A man was sick, and as a superstitious Taoist, he sought help from seers. He went to one renowned fortune-teller in the city, but the man had recently become a Christian. His advice to him now was, "You need the Lord!" Surprised and disappointed over this "fortune," he sought out another fortune-teller, but he too had been converted and advised the sick man, "You need the Lord!" This man went to five fortune-tellers—all of whom had now come to Christ and, upon their witness, he found that Christ was indeed his true fortune.

Sudden Harvest

The parable of the farmer's scattering seed ends swiftly. Up until now, like the mocking monotony of a ticking clock, time slows, weighed down by work and waiting with days so ordinary that you could miss the opportunity in them. But life stirs from the ground, and when it's full and fruitful, then the harvest is gathered. The life that Christ gives through the power of the gospel is never lost. He gathers us, keeps us, saves us, loves us: "My sheep hear my voice, and I know them, and they follow me. I give them eternal life, and they will never perish, and no one will snatch them out of my hand" (John 10:27–28). Paul said, "I am sure that neither death nor life . . . will be able to separate us from the love of God in Christ Jesus our Lord" (Rom. 8:38–39).

It is this inseparable presence of the risen Christ who is in us and with us and for us that continues to fuel spiritual awakenings in some of the most difficult and surprising places in the world. In Iran, more than one hundred thousand Muslims have been raised to new life in Christ, and the good news is still shared by word of mouth despite the real risks of prison, torture, and even death. In the Horn of Africa, according to Operation World, the number of evangelical Christians in Ethiopia has increased from 1 percent in 1960 to more than 20 percent in 2015, with much of the growth in the past decade occurring among Muslim people. Hundreds of sheiks and imams have been born again, taking up their cross and following Christ into some of the hardest regions, some of which are under the control of the Islamic terror group Al-Shabaab.
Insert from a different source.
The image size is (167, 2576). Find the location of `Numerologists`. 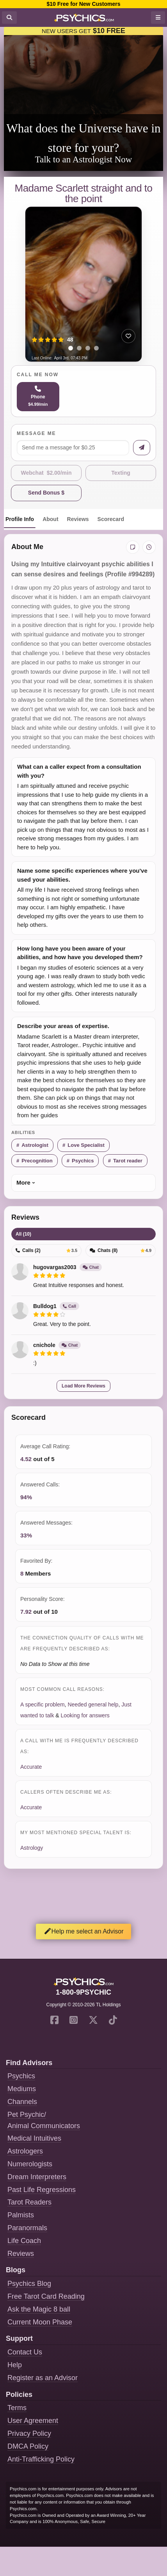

Yessuf, one of the imams, after he was discipled and baptized, said recently, "I will go back to reach my people until I am kicked out or killed." He said this not with empty bravado but in joyful expectation that even if they do kill him, he can never die, knowing that "he who raised the Lord Jesus will raise us also with Jesus and bring us with you into his presence" (2 Cor. 4:14). The risks this brother is facing right now are as real as prison bars and bullets, but they seem of little consequence next to the presence of Jesus and Yessuf's confident expectation in the power of the gospel.

Spiritual awakenings today are not televised, stadium-housed events. There are seasons and places where abundant harvest follows abundant sowing, but as always, life is in the Son, whose sovereign, saving, worldwide power is undiminished—and His life-giving grace unending.